Possible experimental / analytical issues: - No benchmark or validation: retrieval correctness, completeness, or latency against raw API calls is not tested or reported. - No reproducibility information beyond a GitHub URL; version, license, dependency stack, and CI status are not stated. - The claim of "more than 60,000 gauge stations" has no breakdown by region, variable availability, or temporal coverage, making it impossible to assess effective usability. - No ablation or comparison demonstrating that the unified interface adds value over calling individual APIs directly.
Ideas for future work: - Systematic spatial and temporal coverage audit: map which of the 60,000+ stations have sub-daily records, quality flags, and multi-variable overlap to identify true usable sample for large-sample studies. - Benchmark retrieval fidelity by cross-checking package output against manually downloaded raw API responses for a stratified sample of stations. - Publish a versioned, DOI-stamped dataset snapshot generated via the package to enable reproducible large-sample studies that reference a fixed data state. - Evaluate robustness to API deprecation or breaking changes across providers to quantify long-term maintenance risk.
Methods
- object-oriented API abstraction
- hydrometric API integration
- helper functions for batch data retrieval
Datasets
- CAMELS
- 18+ hydrometric APIs with 60000+ gauge stations
Claims
- RivRetrieve-Python provides a unified interface to streamflow, stage, and river temperature data from more than 18 hydrometric APIs covering over 60,000 gauge stations.
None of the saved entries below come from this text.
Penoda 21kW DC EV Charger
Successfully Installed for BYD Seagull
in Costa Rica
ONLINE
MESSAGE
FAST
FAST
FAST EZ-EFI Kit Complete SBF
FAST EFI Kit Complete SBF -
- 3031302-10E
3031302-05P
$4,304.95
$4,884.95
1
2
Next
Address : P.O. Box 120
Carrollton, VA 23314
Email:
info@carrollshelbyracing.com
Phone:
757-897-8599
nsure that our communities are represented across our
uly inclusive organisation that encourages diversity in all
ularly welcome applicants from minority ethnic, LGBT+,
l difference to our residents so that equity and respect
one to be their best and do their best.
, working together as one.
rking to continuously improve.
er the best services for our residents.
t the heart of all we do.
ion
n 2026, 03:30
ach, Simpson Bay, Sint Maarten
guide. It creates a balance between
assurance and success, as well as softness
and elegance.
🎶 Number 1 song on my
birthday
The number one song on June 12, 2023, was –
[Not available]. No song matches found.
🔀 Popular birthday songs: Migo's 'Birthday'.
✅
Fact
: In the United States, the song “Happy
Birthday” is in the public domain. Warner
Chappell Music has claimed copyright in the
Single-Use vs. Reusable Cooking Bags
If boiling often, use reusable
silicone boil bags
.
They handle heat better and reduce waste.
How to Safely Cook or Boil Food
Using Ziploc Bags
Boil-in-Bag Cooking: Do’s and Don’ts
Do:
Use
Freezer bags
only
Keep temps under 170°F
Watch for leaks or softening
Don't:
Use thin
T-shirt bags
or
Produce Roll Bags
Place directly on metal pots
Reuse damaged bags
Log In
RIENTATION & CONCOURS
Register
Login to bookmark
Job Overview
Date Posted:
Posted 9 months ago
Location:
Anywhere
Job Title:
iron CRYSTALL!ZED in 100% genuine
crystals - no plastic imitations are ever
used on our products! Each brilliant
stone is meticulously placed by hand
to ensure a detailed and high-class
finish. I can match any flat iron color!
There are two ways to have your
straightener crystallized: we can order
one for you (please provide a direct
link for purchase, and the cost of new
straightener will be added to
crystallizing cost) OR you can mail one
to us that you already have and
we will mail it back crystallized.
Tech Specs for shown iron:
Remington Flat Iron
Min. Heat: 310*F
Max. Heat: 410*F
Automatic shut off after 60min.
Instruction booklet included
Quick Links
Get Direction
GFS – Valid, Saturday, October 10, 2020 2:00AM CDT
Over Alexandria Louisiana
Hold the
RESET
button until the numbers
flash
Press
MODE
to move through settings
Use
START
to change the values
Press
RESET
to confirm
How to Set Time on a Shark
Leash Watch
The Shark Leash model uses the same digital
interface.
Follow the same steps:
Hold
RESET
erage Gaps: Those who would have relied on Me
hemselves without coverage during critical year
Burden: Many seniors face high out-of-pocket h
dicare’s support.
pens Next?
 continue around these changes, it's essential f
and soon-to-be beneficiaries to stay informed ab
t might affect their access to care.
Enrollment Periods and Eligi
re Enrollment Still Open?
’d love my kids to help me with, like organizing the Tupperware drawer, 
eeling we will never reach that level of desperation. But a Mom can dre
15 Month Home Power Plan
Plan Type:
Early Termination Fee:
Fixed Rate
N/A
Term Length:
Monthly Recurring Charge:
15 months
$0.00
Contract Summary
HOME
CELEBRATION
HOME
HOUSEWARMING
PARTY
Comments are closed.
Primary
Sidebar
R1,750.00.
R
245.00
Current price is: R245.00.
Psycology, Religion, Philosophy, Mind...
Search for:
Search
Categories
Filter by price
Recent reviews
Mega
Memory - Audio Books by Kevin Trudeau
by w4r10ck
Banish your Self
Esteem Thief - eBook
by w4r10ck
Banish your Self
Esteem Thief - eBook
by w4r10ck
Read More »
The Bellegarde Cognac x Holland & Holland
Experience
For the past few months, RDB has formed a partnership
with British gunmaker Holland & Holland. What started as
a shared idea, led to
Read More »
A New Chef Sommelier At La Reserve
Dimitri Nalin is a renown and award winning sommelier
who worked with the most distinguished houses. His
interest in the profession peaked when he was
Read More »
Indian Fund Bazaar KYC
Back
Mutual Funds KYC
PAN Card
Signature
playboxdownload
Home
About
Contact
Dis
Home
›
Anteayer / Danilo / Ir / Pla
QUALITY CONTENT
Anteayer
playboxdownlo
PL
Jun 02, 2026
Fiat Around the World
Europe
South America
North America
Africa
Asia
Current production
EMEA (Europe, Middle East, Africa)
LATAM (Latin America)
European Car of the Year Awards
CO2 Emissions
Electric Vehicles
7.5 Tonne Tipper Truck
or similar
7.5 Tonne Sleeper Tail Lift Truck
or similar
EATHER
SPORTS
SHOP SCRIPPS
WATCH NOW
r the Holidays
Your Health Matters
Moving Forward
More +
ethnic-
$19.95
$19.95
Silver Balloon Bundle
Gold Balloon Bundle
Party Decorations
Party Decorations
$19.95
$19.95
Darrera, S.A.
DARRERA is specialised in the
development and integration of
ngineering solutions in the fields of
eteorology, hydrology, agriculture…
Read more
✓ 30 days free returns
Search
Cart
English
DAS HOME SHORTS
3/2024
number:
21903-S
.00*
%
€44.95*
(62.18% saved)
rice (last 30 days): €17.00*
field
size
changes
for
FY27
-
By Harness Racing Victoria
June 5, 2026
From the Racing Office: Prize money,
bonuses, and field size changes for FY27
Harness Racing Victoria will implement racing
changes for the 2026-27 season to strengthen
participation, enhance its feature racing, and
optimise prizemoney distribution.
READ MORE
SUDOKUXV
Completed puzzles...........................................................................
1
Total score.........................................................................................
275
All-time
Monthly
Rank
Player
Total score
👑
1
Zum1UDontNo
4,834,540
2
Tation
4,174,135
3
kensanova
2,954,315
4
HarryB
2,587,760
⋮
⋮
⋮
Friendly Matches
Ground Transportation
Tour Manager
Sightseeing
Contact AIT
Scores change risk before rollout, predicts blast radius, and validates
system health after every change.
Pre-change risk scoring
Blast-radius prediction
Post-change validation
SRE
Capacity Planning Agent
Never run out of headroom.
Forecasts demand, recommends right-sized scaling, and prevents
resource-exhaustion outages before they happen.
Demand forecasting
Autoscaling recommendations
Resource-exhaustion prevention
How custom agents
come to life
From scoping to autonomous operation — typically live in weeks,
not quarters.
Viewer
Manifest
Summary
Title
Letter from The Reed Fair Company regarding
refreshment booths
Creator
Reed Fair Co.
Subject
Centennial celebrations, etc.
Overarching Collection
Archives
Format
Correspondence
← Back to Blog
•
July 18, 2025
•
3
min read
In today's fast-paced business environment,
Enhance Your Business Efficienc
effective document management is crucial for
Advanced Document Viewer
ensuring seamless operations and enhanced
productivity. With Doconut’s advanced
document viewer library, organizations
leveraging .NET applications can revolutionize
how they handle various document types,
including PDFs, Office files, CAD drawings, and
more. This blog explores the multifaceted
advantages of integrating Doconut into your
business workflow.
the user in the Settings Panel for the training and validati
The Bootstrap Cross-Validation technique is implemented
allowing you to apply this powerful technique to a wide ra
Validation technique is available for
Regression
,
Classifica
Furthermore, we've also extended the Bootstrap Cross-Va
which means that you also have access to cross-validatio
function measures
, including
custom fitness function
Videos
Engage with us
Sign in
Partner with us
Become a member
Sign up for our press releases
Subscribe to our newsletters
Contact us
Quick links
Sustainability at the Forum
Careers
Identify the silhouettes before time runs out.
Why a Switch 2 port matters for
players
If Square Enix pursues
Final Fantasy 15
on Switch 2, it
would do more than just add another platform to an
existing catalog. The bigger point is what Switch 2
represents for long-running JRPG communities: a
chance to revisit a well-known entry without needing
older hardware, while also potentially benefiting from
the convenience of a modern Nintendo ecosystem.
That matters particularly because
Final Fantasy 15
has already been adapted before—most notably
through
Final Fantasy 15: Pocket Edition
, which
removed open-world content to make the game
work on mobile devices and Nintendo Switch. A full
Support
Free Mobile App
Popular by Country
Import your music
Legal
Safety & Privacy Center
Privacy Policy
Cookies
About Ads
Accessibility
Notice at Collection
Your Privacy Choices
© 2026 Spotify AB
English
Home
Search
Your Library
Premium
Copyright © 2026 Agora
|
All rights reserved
- An object-oriented design abstracts implementation details of hydrometric APIs, offering a consistent interface regardless of data source or variable.
- The library addresses shortcomings of existing large-sample hydrology datasets, including difficulty of updates, limited variable coverage, and inconsistent naming conventions.
- RivRetrieve-Python is expected to enable future research on real-time river monitoring, digital twins, hydrological prediction, and sub-daily hydrological variability and extremes.